┌──
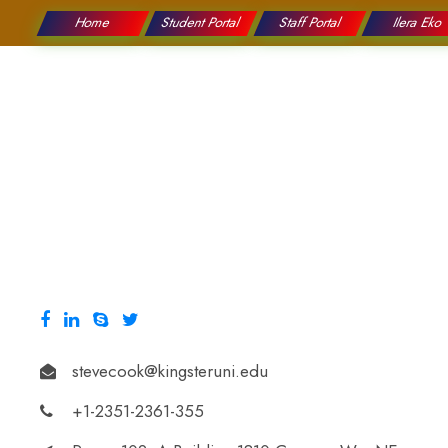
Home
Student Portal
Staff Portal
Ilera Eko
College
Education
stevecook@kingsteruni.edu
+1-2351-2361-355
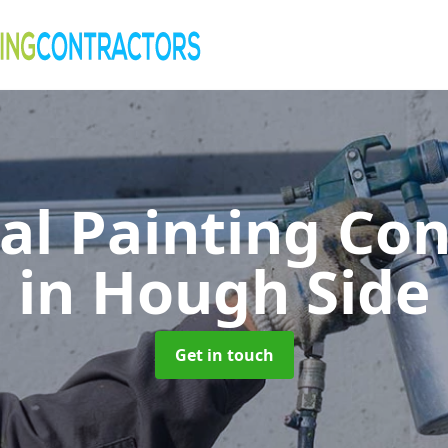
al Painting Co
in Hough Side
Get in touch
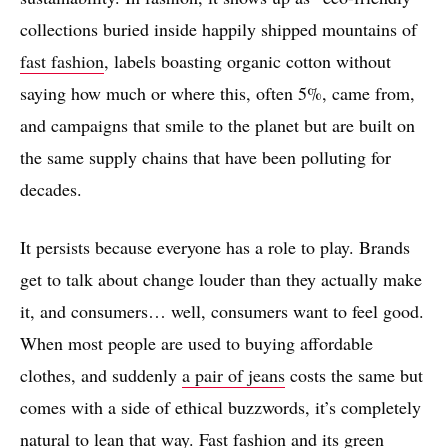
collections buried inside happily shipped mountains of
fast fashion
, labels boasting organic cotton without
saying how much or where this, often 5%, came from,
and campaigns that smile to the planet but are built on
the same supply chains that have been polluting for
decades.
It persists because everyone has a role to play. Brands
get to talk about change louder than they actually make
it, and consumers… well, consumers want to feel good.
When most people are used to buying affordable
clothes, and suddenly
a pair of jeans
costs the same but
comes with a side of ethical buzzwords, it’s completely
natural to lean that way. Fast fashion and its green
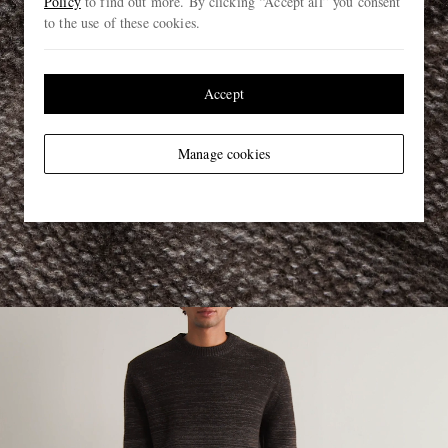
Policy
to find out more. By clicking “Accept all” you consent
to the use of these cookies.
Accept
Manage cookies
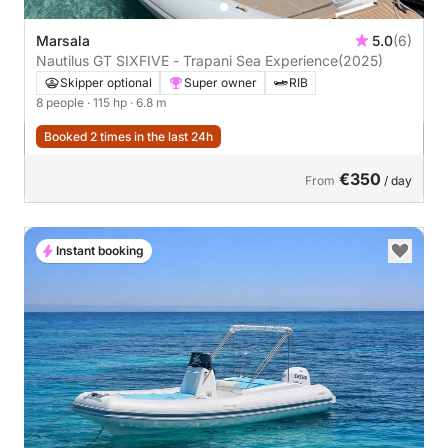
Marsala
5.0
(6)
Nautilus GT SIXFIVE - Trapani Sea Experience
(2025)
Skipper optional
Super owner
RIB
8 people
· 115 hp
· 6.8 m
Booked 2 times in the last 24h
€350
From
/ day
Instant booking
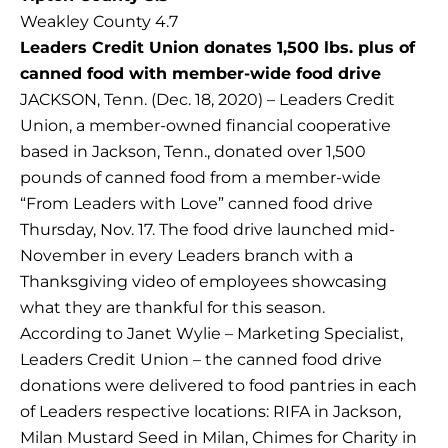
Weakley County 4.7
Leaders Credit Union donates 1,500 lbs. plus of
canned food with member-wide food drive
JACKSON, Tenn. (Dec. 18, 2020) – Leaders Credit
Union, a member-owned financial cooperative
based in Jackson, Tenn., donated over 1,500
pounds of canned food from a member-wide
“From Leaders with Love” canned food drive
Thursday, Nov. 17. The food drive launched mid-
November in every Leaders branch with a
Thanksgiving video of employees showcasing
what they are thankful for this season.
According to Janet Wylie – Marketing Specialist,
Leaders Credit Union – the canned food drive
donations were delivered to food pantries in each
of Leaders respective locations: RIFA in Jackson,
Milan Mustard Seed in Milan, Chimes for Charity in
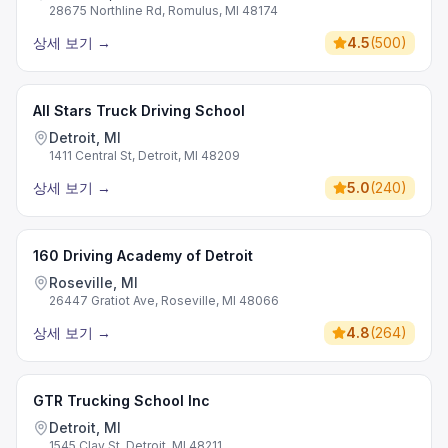
28675 Northline Rd, Romulus, MI 48174
상세 보기
→
4.5
(
500
)
All Stars Truck Driving School
Detroit, MI
1411 Central St, Detroit, MI 48209
상세 보기
→
5.0
(
240
)
160 Driving Academy of Detroit
Roseville, MI
26447 Gratiot Ave, Roseville, MI 48066
상세 보기
→
4.8
(
264
)
GTR Trucking School Inc
Detroit, MI
1545 Clay St, Detroit, MI 48211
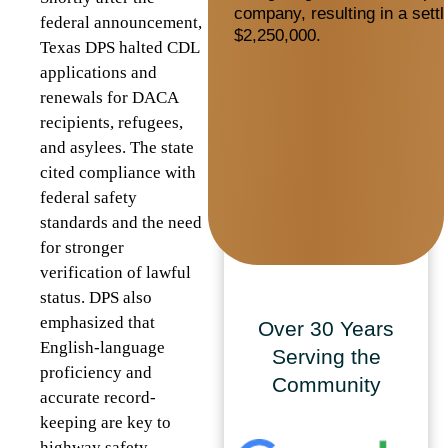
company, resulting in a sett
federal announcement,
$2,250,000.
Texas DPS halted CDL
applications and
renewals for DACA
recipients, refugees,
and asylees. The state
cited compliance with
federal safety
standards and the need
for stronger
verification of lawful
status. DPS also
emphasized that
Over 30 Years
English-language
Serving the
proficiency and
Community
accurate record-
keeping are key to
highway safety.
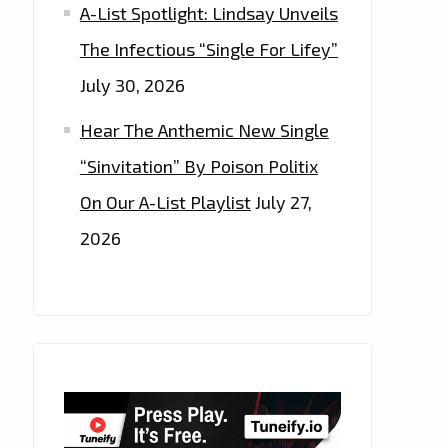
A-List Spotlight: Lindsay Unveils
The Infectious “Single For Lifey”
July 30, 2026
Hear The Anthemic New Single
“Sinvitation” By Poison Politix
On Our A-List Playlist
July 27,
2026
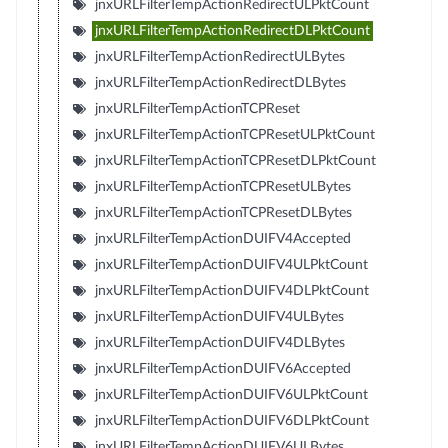
jnxURLFilterTempActionRedirectULPktCount
jnxURLFilterTempActionRedirectDLPktCount
jnxURLFilterTempActionRedirectULBytes
jnxURLFilterTempActionRedirectDLBytes
jnxURLFilterTempActionTCPReset
jnxURLFilterTempActionTCPResetULPktCount
jnxURLFilterTempActionTCPResetDLPktCount
jnxURLFilterTempActionTCPResetULBytes
jnxURLFilterTempActionTCPResetDLBytes
jnxURLFilterTempActionDUIFV4Accepted
jnxURLFilterTempActionDUIFV4ULPktCount
jnxURLFilterTempActionDUIFV4DLPktCount
jnxURLFilterTempActionDUIFV4ULBytes
jnxURLFilterTempActionDUIFV4DLBytes
jnxURLFilterTempActionDUIFV6Accepted
jnxURLFilterTempActionDUIFV6ULPktCount
jnxURLFilterTempActionDUIFV6DLPktCount
jnxURLFilterTempActionDUIFV6ULBytes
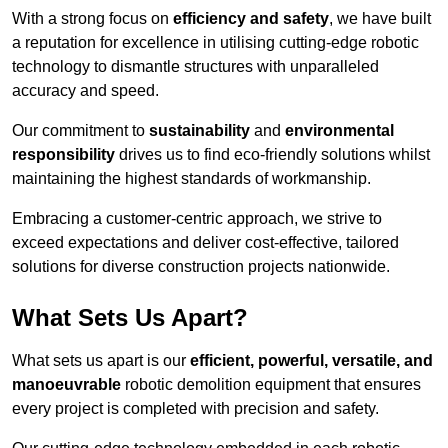
With a strong focus on
efficiency and safety
, we have built
a reputation for excellence in utilising cutting-edge robotic
technology to dismantle structures with unparalleled
accuracy and speed.
Our commitment to
sustainability
and
environmental
responsibility
drives us to find eco-friendly solutions whilst
maintaining the highest standards of workmanship.
Embracing a customer-centric approach, we strive to
exceed expectations and deliver cost-effective, tailored
solutions for diverse construction projects nationwide.
What Sets Us Apart?
What sets us apart is our
efficient, powerful, versatile, and
manoeuvrable
robotic demolition equipment that ensures
every project is completed with precision and safety.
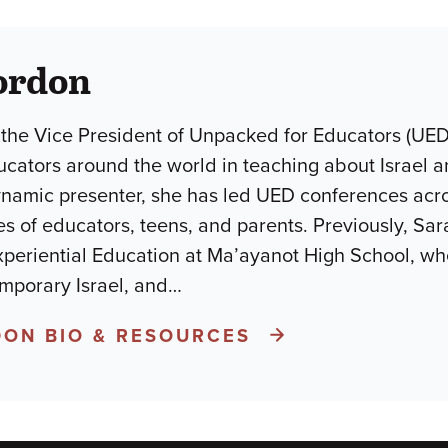
ordon
 the Vice President of Unpacked for Educators (UE
ucators around the world in teaching about Israel
ynamic presenter, she has led UED conferences acr
s of educators, teens, and parents. Previously, Sara
periential Education at Ma’ayanot High School, wh
mporary Israel, and
…
ON BIO & RESOURCES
└──
TASK STATEMENT
The answer is to be the lines of the listing from the first through the one with "and campaigns that", reproduced exactly, without any pictures.

ANSWER TO THE EXERCISE
Home
Student Portal
Staff Portal
Ilera Eko
College
Education
stevecook@kingsteruni.edu
+1-2351-2361-355
al Painting Co
in Hough Side
Get in touch
collections buried inside happily shipped mountains of
fast fashion
, labels boasting organic cotton without
saying how much or where this, often 5%, came from,
and campaigns that smile to the planet but are built on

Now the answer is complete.